◆ **WORK TASK**
Write out exactly the lines from the line that contains "make sure that this is going be very" through the final line of the listing below, and no others.

☆ ☆ ☆

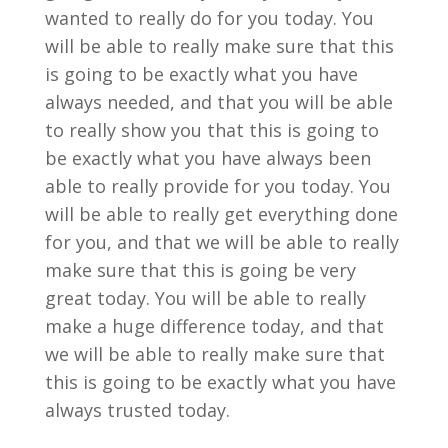
wanted to really do for you today. You
will be able to really make sure that this
is going to be exactly what you have
always needed, and that you will be able
to really show you that this is going to
be exactly what you have always been
able to really provide for you today. You
will be able to really get everything done
for you, and that we will be able to really
make sure that this is going be very
great today. You will be able to really
make a huge difference today, and that
we will be able to really make sure that
this is going to be exactly what you have
always trusted today.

☆ ☆ ☆

◆ **ANSWER TO THIS PROBLEM**
make sure that this is going be very
great today. You will be able to really
make a huge difference today, and that
we will be able to really make sure that
this is going to be exactly what you have
always trusted today.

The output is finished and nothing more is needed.